Stability Analysis of Inexact Solves in Model Reduction of Non-parametric Second-order Dynamical systems
Kapil Ahuja, Navneet Pratap Singh
TL;DR
This work addresses the stability of Model Order Reduction for non-parametric second-order dynamical systems when large sparse linear systems are solved with inexact, preconditioned iterative methods. By focusing on the AIRGA algorithm, it develops a backward stability framework requiring four conditions, including Ritz-Galerkin residual orthogonality and extra orthogonality properties, achievable via Recycling CG with modest code changes. The authors derive an explicit bound on the reduced-system error in terms of a conditioning measure κ(H(s)) and the perturbation Z, and show how to compute Z from solver residuals using a low-rank SVD-based approach. Numerical experiments on a 10k-degree beam model and a 17k-degree gyroscope model demonstrate that tighter linear-solver tolerances improve reduced-model accuracy, with conditioning playing a crucial role in the achievable precision. Overall, the paper provides a principled way to perform scalable and reliable MOR for large second-order systems using inexact solves, with practical guidance for implementation and preconditioning.
Abstract
Here, we focus on Model Order Reduction (MOR) of non-parametric second-order dynamical systems. In these MOR algorithms, sequences of large and sparse linear systems arise during the model reduction process. Solving such linear systems is the main computational bottleneck in efficient scaling of these MOR algorithms for reducing extremely large dynamical systems. Preconditioned iterative methods are often used for solving such linear systems. These iterative methods introduce errors because they solve the linear systems up to a certain tolerance. Hence, our focus is to analyze the stability of these MOR algorithms when using inexact linear solves. Adaptive Iterative Rational Global Arnoldi (AIRGA) is a popular MOR algorithm belonging to this category. We prove that, under four mild conditions, the AIRGA algorithm is backward stable with respect to the errors introduced by these inexact linear solves. Our results easily extend to other MOR algorithms belonging to this category. Our first condition enforces the use of a Ritz-Galerkin based linear solver, where the residual of a linear system is made orthogonal to the corresponding Krylov subspace.
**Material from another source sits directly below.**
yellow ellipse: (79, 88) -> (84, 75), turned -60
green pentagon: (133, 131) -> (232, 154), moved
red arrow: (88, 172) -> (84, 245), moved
Our second condition requires satisfying few extra orthogonalities. We show how to modify the underlying linear solver to achieve these extra orthogonalities. We further demonstrate that using a recycling variant of the underlying linear solver helps us achieve these orthogonalities cheaply and with no code changes. Our third condition involves existence and invertibility of a matrix mostly dependent upon the input dynamical system, with the norm of this matrix bounded by one. Our fourth and final condition involves being able to compute a perturbation from the derived expression and bounding its norm by one as well. The last two conditions are easily satisfied by all our models.